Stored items
┄┄┄┄┄┄┄┄┄┄┄┄┄┄┄┄┄┄┄┄
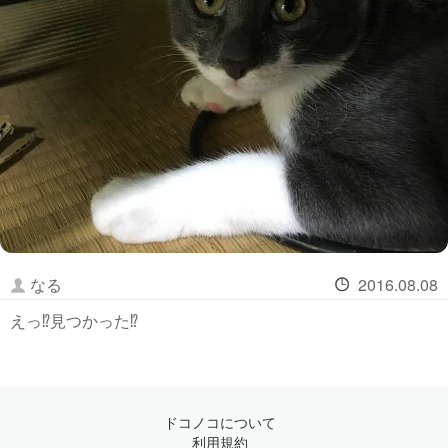
なる
2016.08.08
えっ⁉️見つかった⁉️
ドコノコについて
利用規約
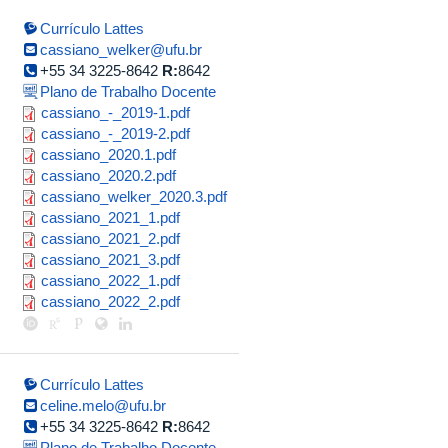
Currículo Lattes
cassiano_welker@ufu.br
+55 34 3225-8642
R:
8642
Plano de Trabalho Docente
cassiano_-
cassiano_-_2019-1.pdf
cassiano_-
cassiano_-_2019-2.pdf
_2019-
cassiano_2020.1.pdf
cassiano_2020.1.pdf
_2019-
1.pdf
cassiano_2020.2.pdf
cassiano_2020.2.pdf
2.pdf
cassiano_welker_2020.3.pdf
cassiano_welker_2020.3.pdf
cassiano_2021_1.pdf
cassiano_2021_1.pdf
cassiano_2021_2.pdf
cassiano_2021_2.pdf
cassiano_2021_3.pdf
cassiano_2021_3.pdf
cassiano_2022_1.pdf
cassiano_2022_1.pdf
cassiano_2022_2.pdf
cassiano_2022_2.pdf
Currículo Lattes
celine.melo@ufu.br
+55 34 3225-8642
R:
8642
Plano de Trabalho Docente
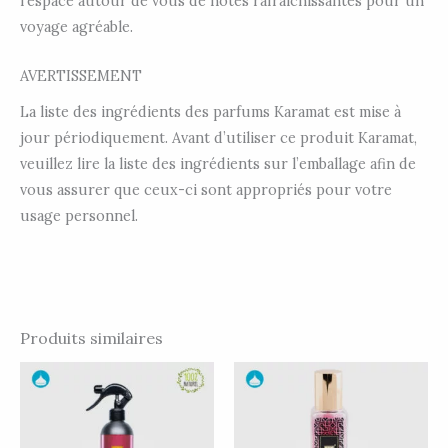
l’espace autour de vous de notes rafraichissantes pour un
voyage agréable.
AVERTISSEMENT
La liste des ingrédients des parfums Karamat est mise à
jour périodiquement. Avant d’utiliser ce produit Karamat,
veuillez lire la liste des ingrédients sur l’emballage afin de
vous assurer que ceux-ci sont appropriés pour votre
usage personnel.
Produits similaires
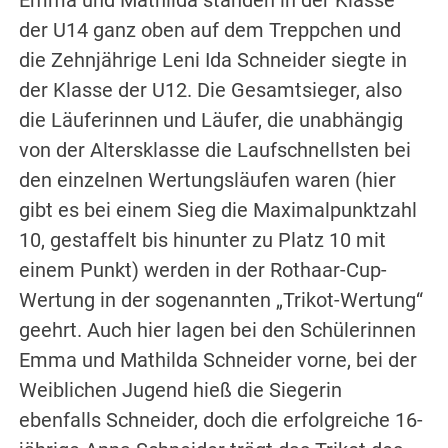
der U14 ganz oben auf dem Treppchen und
die Zehnjährige Leni Ida Schneider siegte in
der Klasse der U12. Die Gesamtsieger, also
die Läuferinnen und Läufer, die unabhängig
von der Altersklasse die Laufschnellsten bei
den einzelnen Wertungsläufen waren (hier
gibt es bei einem Sieg die Maximalpunktzahl
10, gestaffelt bis hinunter zu Platz 10 mit
einem Punkt) werden in der Rothaar-Cup-
Wertung in der sogenannten „Trikot-Wertung“
geehrt. Auch hier lagen bei den Schülerinnen
Emma und Mathilda Schneider vorne, bei der
Weiblichen Jugend hieß die Siegerin
ebenfalls Schneider, doch die erfolgreiche 16-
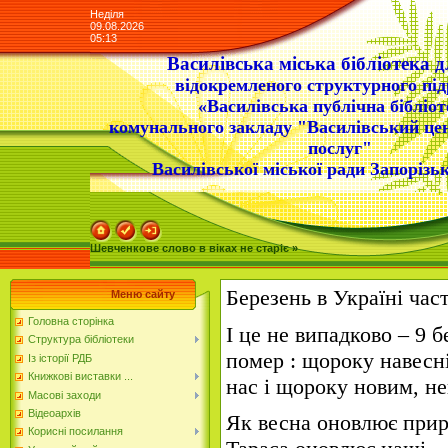
Неділя
09.08.2026
05:13
Василівська міська бібліотека д
відокремленого структурного під
«Василівська публічна бібліот
комунального закладу "Василівський це
послуг"
Василівської міської ради Запорізьк
Шевченкове слово в віках не старіє »
Березень в Україні ча
Меню сайту
Головна сторінка
І це не випадково – 9 б
Структура бібліотеки
помер : щороку навесн
Із історії РДБ
Книжкові виставки ...
нас і щороку новим, н
Масові заходи
Відеоархів
Як весна оновлює прир
Корисні посилання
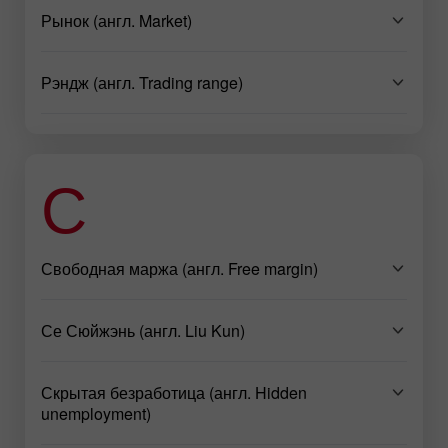
Рынок (англ. Market)
Рэндж (англ. Trading range)
С
Свободная маржа (англ. Free margin)
Се Сюйжэнь (англ. Liu Kun)
Скрытая безработица (англ. Hidden
unemployment)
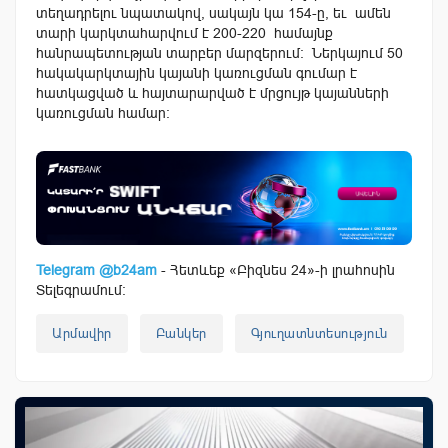
տեղադրելու նպատակով, սակայն կա 154-ը, եւ ամեն
տարի կարկտահարվում է 200-220 համայնք
հանրապետության տարբեր մարզերում: Ներկայում 50
հակակարկտային կայանի կառուցման գումար է
հատկացված և հայտարարված է մրցույթ կայանների
կառուցման համար:
Telegram @b24am
- Հետևեք «Բիզնես 24»-ի լրահոսին
Տելեգրամում:
Արմավիր
Բանկեր
Գյուղատնտեսություն
Խ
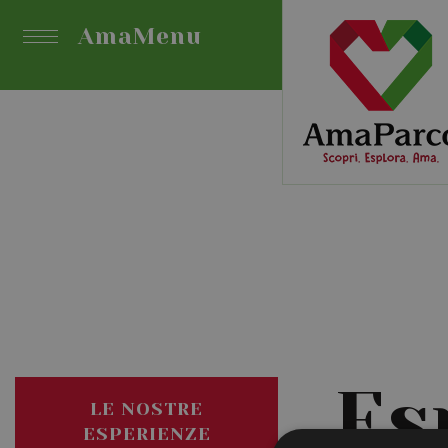
AmaMenu
Es
LE NOSTRE
ESPERIENZE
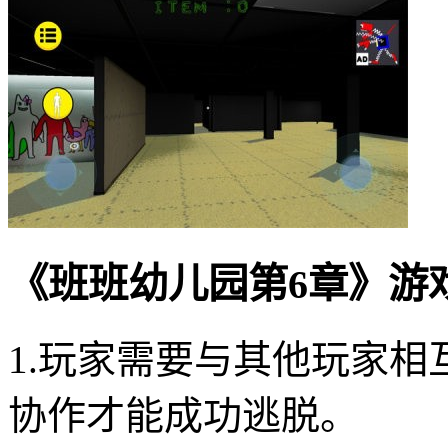
《班班幼儿园第6章》游
1.玩家需要与其他玩家
协作才能成功逃脱。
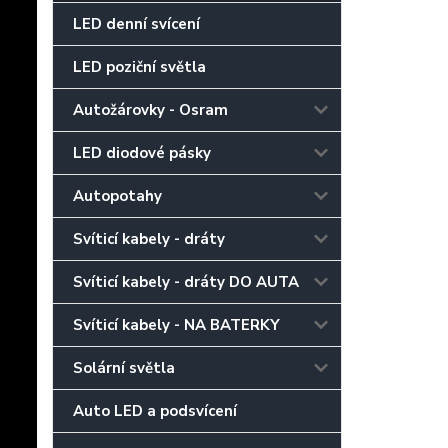
LED denní svícení
LED poziční světla
Autožárovky - Osram
LED diodové pásky
Autopotahy
Svíticí kabely - dráty
Svíticí kabely - dráty DO AUTA
Svíticí kabely - NA BATERKY
Solární světla
Auto LED a podsvícení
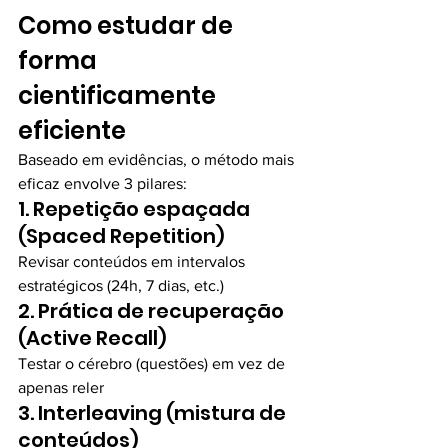
Como estudar de 
forma 
cientificamente 
eficiente
Baseado em evidências, o método mais 
eficaz envolve 3 pilares:
1. Repetição espaçada 
(Spaced Repetition)
Revisar conteúdos em intervalos 
estratégicos (24h, 7 dias, etc.)
2. Prática de recuperação 
(Active Recall)
Testar o cérebro (questões) em vez de 
apenas reler
3. Interleaving (mistura de 
conteúdos)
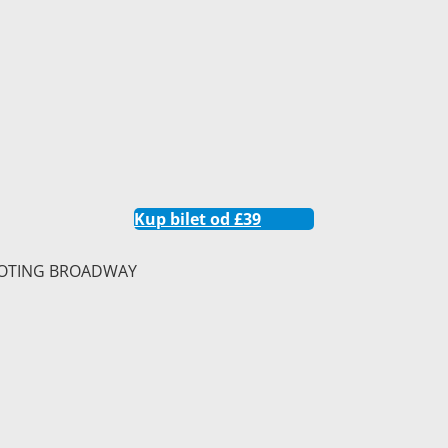
Kup bilet od £39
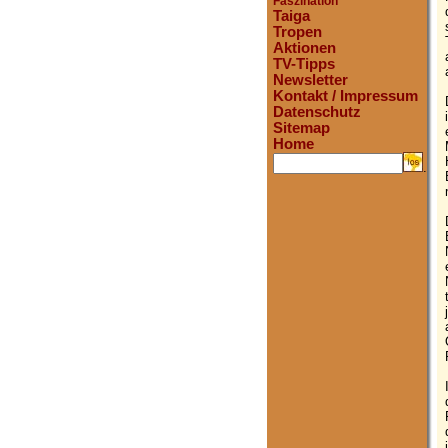
Faszination
Taiga
Tropen
Aktionen
TV-Tipps
Newsletter
Kontakt / Impressum
Datenschutz
Sitemap
Home
.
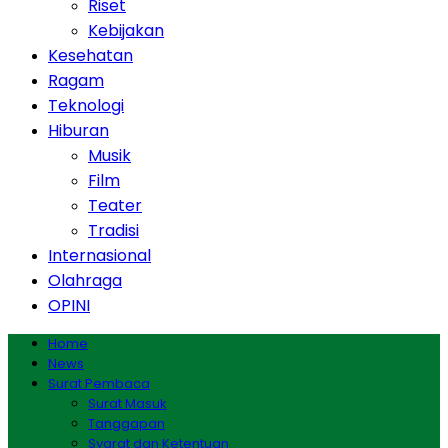
Riset
Kebijakan
Kesehatan
Ragam
Teknologi
Hiburan
Musik
Film
Teater
Tradisi
Internasional
Olahraga
OPINI
Home
News
Surat Pembaca
Surat Masuk
Tanggapan
Syarat dan Ketentuan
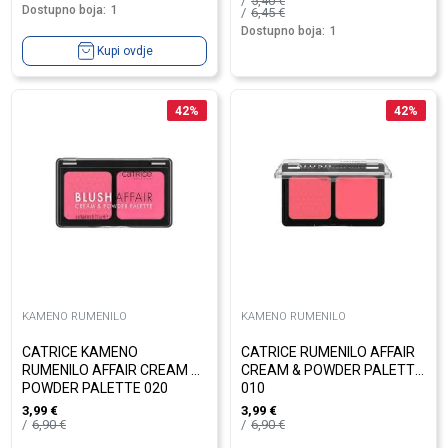
5,40
€
Dostupno boja:
1
6,45
€
Dostupno boja:
1
Kupi ovdje
42
%
42
%
KAMENO RUMENILO
KAMENO RUMENILO
CATRICE KAMENO
CATRICE RUMENILO AFFAIR
RUMENILO AFFAIR CREAM &
CREAM & POWDER PALETTE
POWDER PALETTE 020
010
3,99
€
3,99
€
6,90
€
6,90
€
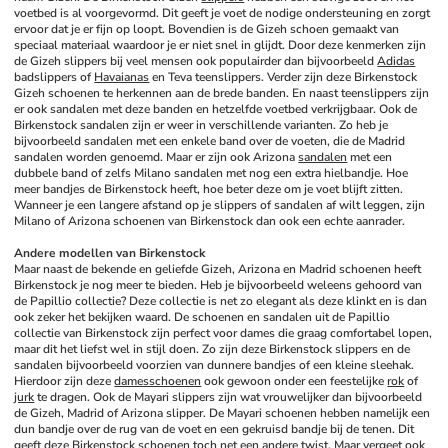
voetbed is al voorgevormd. Dit geeft je voet de nodige ondersteuning en zorgt 
ervoor dat je er fijn op loopt. Bovendien is de Gizeh schoen gemaakt van 
speciaal materiaal waardoor je er niet snel in glijdt. Door deze kenmerken zijn 
de Gizeh slippers bij veel mensen ook populairder dan bijvoorbeeld 
Adidas
badslippers of 
Havaianas
 en Teva teenslippers. Verder zijn deze Birkenstock 
Gizeh schoenen te herkennen aan de brede banden. En naast teenslippers zijn 
er ook sandalen met deze banden en hetzelfde voetbed verkrijgbaar. Ook de 
Birkenstock sandalen zijn er weer in verschillende varianten. Zo heb je 
bijvoorbeeld sandalen met een enkele band over de voeten, die de Madrid 
sandalen worden genoemd. Maar er zijn ook Arizona 
sandalen
 met een 
dubbele band of zelfs Milano sandalen met nog een extra hielbandje. Hoe 
meer bandjes de Birkenstock heeft, hoe beter deze om je voet blijft zitten. 
Wanneer je een langere afstand op je slippers of sandalen af wilt leggen, zijn 
Milano of Arizona schoenen van Birkenstock dan ook een echte aanrader.
Andere modellen van Birkenstock
Maar naast de bekende en geliefde Gizeh, Arizona en Madrid schoenen heeft 
Birkenstock je nog meer te bieden. Heb je bijvoorbeeld weleens gehoord van 
de Papillio collectie? Deze collectie is net zo elegant als deze klinkt en is dan 
ook zeker het bekijken waard. De schoenen en sandalen uit de Papillio 
collectie van Birkenstock zijn perfect voor dames die graag comfortabel lopen, 
maar dit het liefst wel in stijl doen. Zo zijn deze Birkenstock slippers en de 
sandalen bijvoorbeeld voorzien van dunnere bandjes of een kleine sleehak. 
Hierdoor zijn deze 
damesschoenen
 ook gewoon onder een feestelijke 
rok
 of 
jurk
 te dragen. Ook de Mayari slippers zijn wat vrouwelijker dan bijvoorbeeld 
de Gizeh, Madrid of Arizona slipper. De Mayari schoenen hebben namelijk een 
dun bandje over de rug van de voet en een gekruisd bandje bij de tenen. Dit 
geeft deze Birkenstock schoenen toch net een andere twist. Maar vergeet ook 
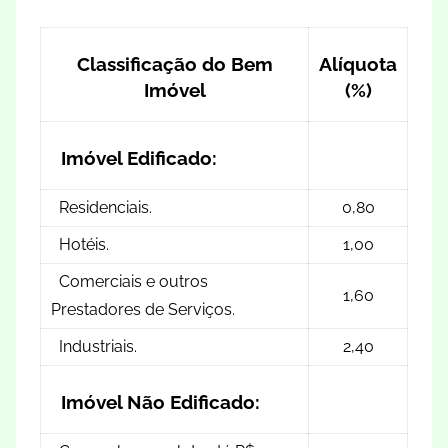
Classificação do Bem
Alíquota
Imóvel
(%)
Imóvel Edificado:
Residenciais.
0,80
Hotéis.
1,00
Comerciais e outros
1,60
Prestadores de Serviços.
Industriais.
2,40
Imóvel Não Edificado:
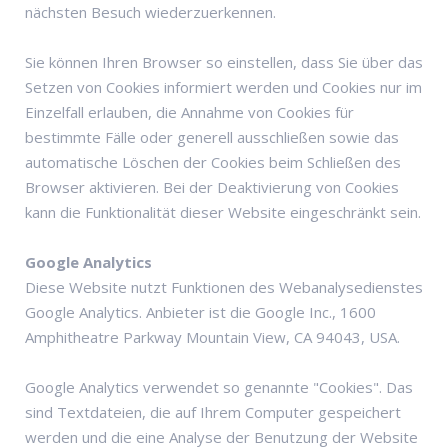
nächsten Besuch wiederzuerkennen.
Sie können Ihren Browser so einstellen, dass Sie über das
Setzen von Cookies informiert werden und Cookies nur im
Einzelfall erlauben, die Annahme von Cookies für
bestimmte Fälle oder generell ausschließen sowie das
automatische Löschen der Cookies beim Schließen des
Browser aktivieren. Bei der Deaktivierung von Cookies
kann die Funktionalität dieser Website eingeschränkt sein.
Google Analytics
Diese Website nutzt Funktionen des Webanalysedienstes
Google Analytics. Anbieter ist die Google Inc., 1600
Amphitheatre Parkway Mountain View, CA 94043, USA.
Google Analytics verwendet so genannte "Cookies". Das
sind Textdateien, die auf Ihrem Computer gespeichert
werden und die eine Analyse der Benutzung der Website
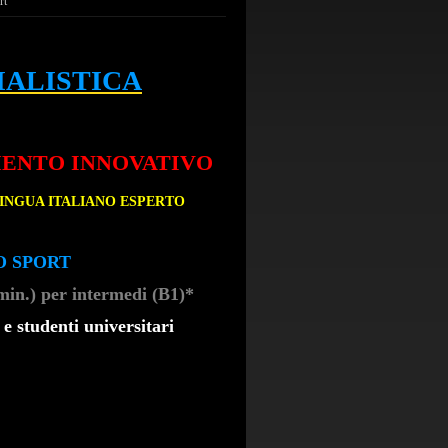
rt
IALISTICA
MENTO INNOVATIVO
NGUA ITALIANO ESPERTO
O SPORT
min.) per intermedi (B1)
*
i
e studenti universitari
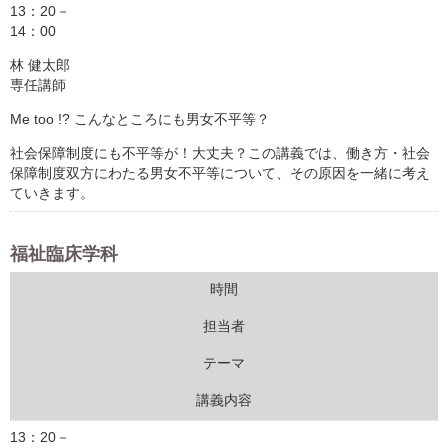
13：20－
14：00
林 健太郎
専任講師
Me too !? こんなところにも男女不平等？
社会保障制度にも不平等が！大丈夫？この講義では、働き方・社会
保障制度双方にわたる男女不平等について、その原因を一緒に考え
ていきます。
福祉臨床学科
時間
担当者
テーマ
講義内容
13：20－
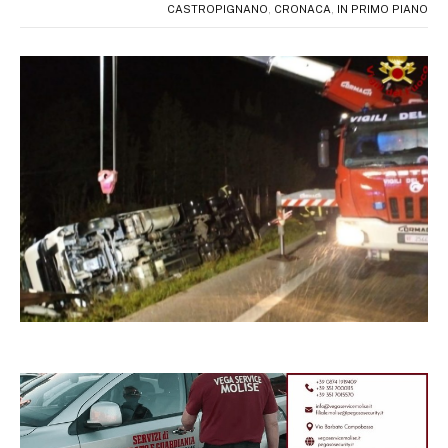
CASTROPIGNANO
,
CRONACA
,
IN PRIMO PIANO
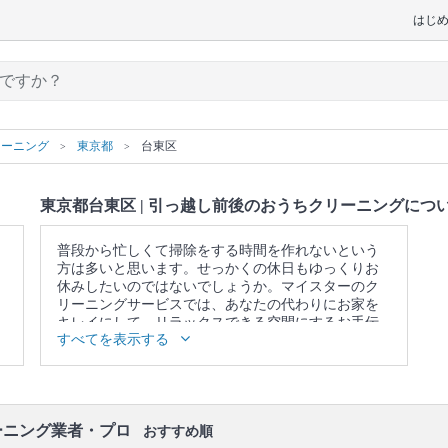
はじ
リーニング
東京都
台東区
東京都台東区 | 引っ越し前後のおうちクリーニングにつ
普段から忙しくて掃除をする時間を作れないという
方は多いと思います。せっかくの休日もゆっくりお
休みしたいのではないでしょうか。マイスターのク
リーニングサービスでは、あなたの代わりにお家を
キレイにして、リラックスできる空間にするお手伝
すべてを表示する
いをさせていただきます。
▼表示価格に含まれる引っ越し前後のおうちクリー
ニングの作業範囲
キッチン / 換気扇 / 浴室 / トイレ / 洗面所 / ベランダ /
窓 / エアコンの簡易洗浄(フィルターのみ) / 照明 / 天
ーニング業者・プロ
おすすめ順
井 / 壁面 / 床 / 廊下 / 階段 / 玄関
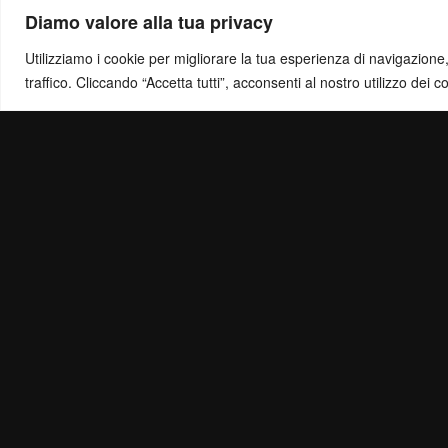
Diamo valore alla tua privacy
Utilizziamo i cookie per migliorare la tua esperienza di navigazione, o
traffico. Cliccando “Accetta tutti”, acconsenti al nostro utilizzo dei c
Politica di Ris
Mail:
info@ottol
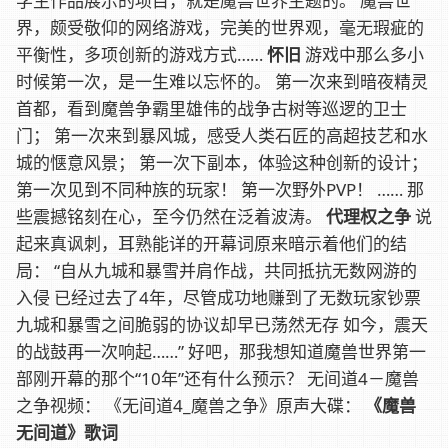
学生作品展示的项目，就是魔兽世界主题的。 魔兽世
界，颇受敬仰的网络游戏，完美的世界观，毫无瑕疵的
平衡性，多项创新的游戏方式……
怀旧
游戏中那么多小
时候第一次，是一生难以忘怀的。 第一次来到暗夜精灵
首都，看到魔兽争霸里雄伟的战争古树等巡逻的卫士
门； 第一次来到暴风城，感受人类石匠的高超技艺和水
城的惬意风景； 第一次下副本，体验这种创新的设计；
第一次见到不同种族的玩家！ 第一次野外PVP！ …… 那
些震撼铭刻在心，至今仍然在泛着波涛。
代理权之争
说
起来真讽刺，耳熟能详的开幕词原来暗示着他们的结
局： “自从九城和暴雪并肩作战，共同抵抗无数网游的
入侵 已经过去了4年，尽管成功地赚到了无数玩家钞票
九城和暴雪之间脆弱的协议却早已荡然无存 如今，震天
的战鼓再一次响起……” 好吧，那我想知道魔兽世界第一
部刚开幕的那个“10年”还有什么预示？ 无间道4－魔兽
之争视频： 《无间道4_魔兽之争》原声大碟：
《魔兽
无间道》歌词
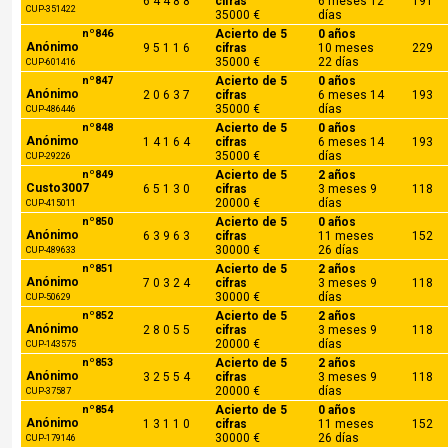
6 4 4 8 8
cifras
6 meses 12
191
CUP-351422
35000 €
días
nº846
Acierto de 5
0 años
Anónimo
9 5 1 1 6
cifras
10 meses
229
35000 €
22 días
CUP-601416
nº847
Acierto de 5
0 años
Anónimo
2 0 6 3 7
cifras
6 meses 14
193
35000 €
días
CUP-486446
nº848
Acierto de 5
0 años
Anónimo
1 4 1 6 4
cifras
6 meses 14
193
35000 €
días
CUP-29226
nº849
Acierto de 5
2 años
Custo3007
6 5 1 3 0
cifras
3 meses 9
118
20000 €
días
CUP-415011
nº850
Acierto de 5
0 años
Anónimo
6 3 9 6 3
cifras
11 meses
152
30000 €
26 días
CUP-489633
nº851
Acierto de 5
2 años
Anónimo
7 0 3 2 4
cifras
3 meses 9
118
30000 €
días
CUP-50629
nº852
Acierto de 5
2 años
Anónimo
2 8 0 5 5
cifras
3 meses 9
118
20000 €
días
CUP-143575
nº853
Acierto de 5
2 años
Anónimo
3 2 5 5 4
cifras
3 meses 9
118
20000 €
días
CUP-37587
nº854
Acierto de 5
0 años
Anónimo
1 3 1 1 0
cifras
11 meses
152
30000 €
26 días
CUP-179146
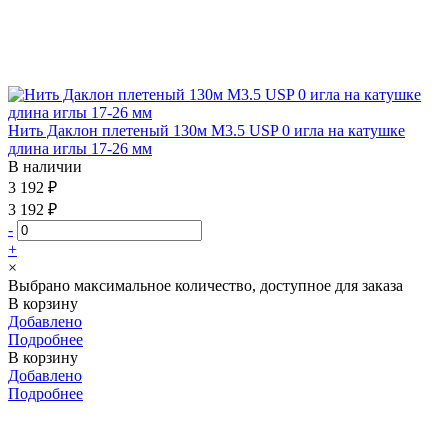
Нить Даклон плетеный 130м М3.5 USP 0 игла на катушке
длина иглы 17-26 мм
В наличии
3 192 ₽
3 192 ₽
-
+
×
Выбрано максимальное количество, доступное для заказа
В корзину
Добавлено
Подробнее
В корзину
Добавлено
Подробнее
┄┄┄┄┄┄┄┄┄┄┄┄┄┄┄┄┄┄┄┄
• Work to complete:
Note each line of the entries that has "Madrid" in it, and copy those lines.

• Response to this task:
bijvoorbeeld sandalen met een enkele band over de voeten, die de Madrid 
Maar naast de bekende en geliefde Gizeh, Arizona en Madrid schoenen heeft 
de Gizeh, Madrid of Arizona slipper. De Mayari schoenen hebben namelijk een 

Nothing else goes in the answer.